## Dependency Parsing Using spaCy

Dependency parsing is a technique used in Natural Language Processing (NLP) to analyze the grammatical structure of a sentence and establish relationships between "head" words and words which modify those heads. spaCy, a popular NLP library in Python, offers robust support for dependency parsing, allowing users to easily extract this kind of grammatical information from text.

Dependency parsing is the process of extracting the dependency graph of a sentence to represent its grammatical structure. It defines the dependency relationship between headwords and their dependents. The head of a sentence has no dependency and is called the root of the sentence. The verb is usually the root of the sentence. All other words are linked to the headword.

The dependencies can be mapped in a directed graph representation where:

Words are the nodes.
Grammatical relationships are the edges.
Dependency parsing helps you know what role a word plays in the text and how different words relate to each other.

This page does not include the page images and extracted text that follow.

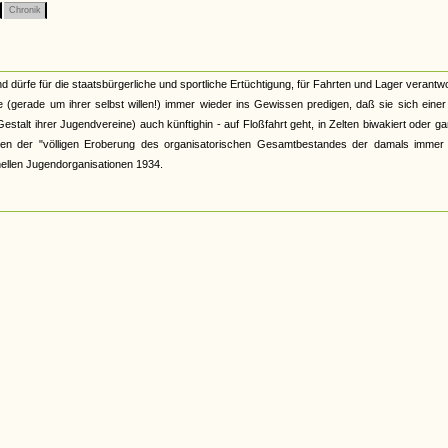
Chronik
d dürfe für die staatsbürgerliche und sportliche Ertüchtigung, für Fahrten und Lager verantwo
 (gerade um ihrer selbst willen!) immer wieder ins Gewissen predigen, daß sie sich eine
talt ihrer Jugendvereine) auch künftighin - auf Floßfahrt geht, in Zelten biwakiert oder ga
wischen der "völligen Eroberung des organisatorischen Gesamtbestandes der damals immer
ellen Jugendorganisationen 1934.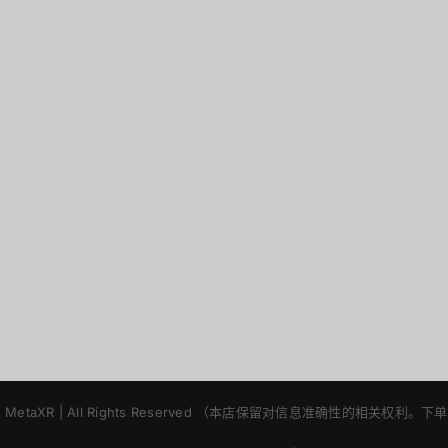
2025 | MetaXR | All Rights Reserved （本店保留对信息准确性的相关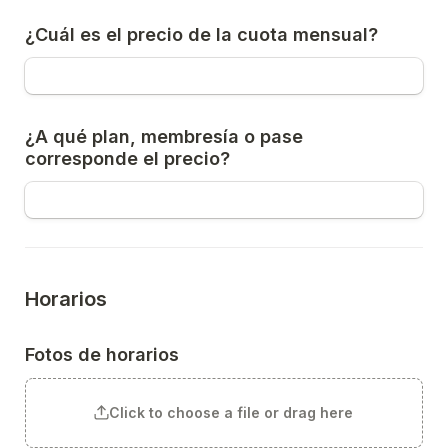
¿Cuál es el precio de la cuota mensual?
¿A qué plan, membresía o pase 
corresponde el precio?
Horarios
Fotos de horarios
Click to choose a file or drag here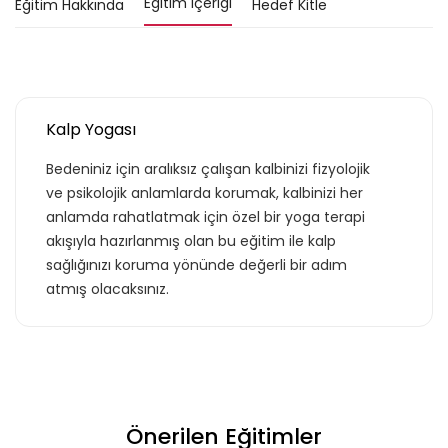
Eğitim İçeriği
Eğitim Hakkında
Hedef Kitle
Kalp Yogası
Bedeniniz için aralıksız çalışan kalbinizi fizyolojik
ve psikolojik anlamlarda korumak, kalbinizi her
anlamda rahatlatmak için özel bir yoga terapi
akışıyla hazırlanmış olan bu eğitim ile kalp
sağlığınızı koruma yönünde değerli bir adım
atmış olacaksınız.
Önerilen Eğitimler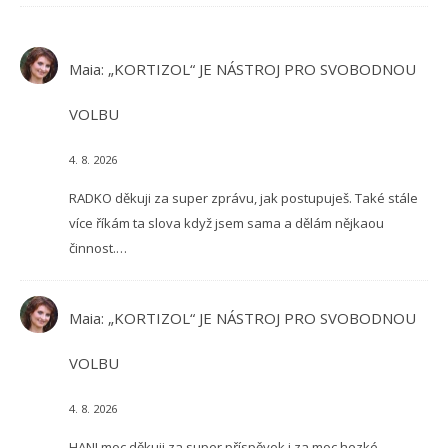
Maia
:
„KORTIZOL“ JE NÁSTROJ PRO SVOBODNOU
VOLBU
4. 8. 2026
RADKO děkuji za super zprávu, jak postupuješ. Také stále
více říkám ta slova když jsem sama a dělám nějkaou
činnost.…
Maia
:
„KORTIZOL“ JE NÁSTROJ PRO SVOBODNOU
VOLBU
4. 8. 2026
HANI moc děkuji za super příspěvek i za moc hezké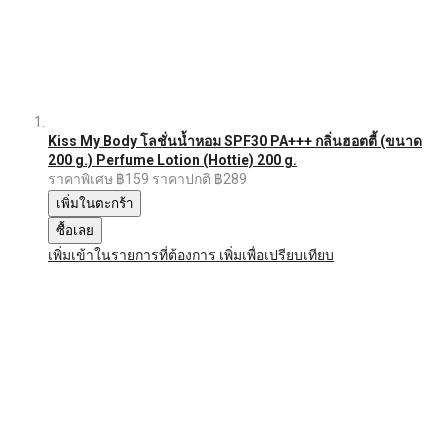
Kiss My Body โลชั่นน้ำหอม SPF30 PA+++ กลิ่นฮอตตี้ (ขนาด
200 g.) Perfume Lotion (Hottie) 200 g.
ราคาพิเศษ
฿159
ราคาปกติ
฿289
เพิ่มในตะกร้า
ซื้อเลย
เพิ่มเข้าในรายการที่ต้องการ
เพิ่มเพื่อเปรียบเทียบ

Here's how dependency parsing works in spaCy:

- Parsing Process: When spaCy processes a text, it automatically performs dependency parsing. This process involves assigning a syntactic structure to the sentence, where each word is linked to its "head" in the sentence (the word that it depends on, or is modified by) along with the type of link that connects them (the dependency).
- Dependency Labels: Each word in a sentence is assigned a dependency label, such as nsubj (nominal subject), dobj (direct object), or aux (auxiliary verb). These labels describe the type of syntactic relationship between the word and its head.
- Visualization: spaCy provides a visualization tool called displacy which can be used to visualize the dependency tree of a sentence, making it easier to understand and analyze the grammatical structure.
- Accessing Dependency Information: In spaCy, the dependency label for each token can be accessed using the .dep\_ attribute, and the head of each token can be accessed using the .head attribute. This allows for detailed analysis and manipulation of the parsed data.
- Applications: Dependency parsing is useful in various NLP tasks such as information extraction, question answering, and text summarization, where understanding the grammatical structure of sentences is important.
- Accuracy and Performance: spaCy's dependency parser is known for its accuracy and efficiency. It uses machine learning models trained on large annotated corpora, making it capable of handling a wide range of languages and text types.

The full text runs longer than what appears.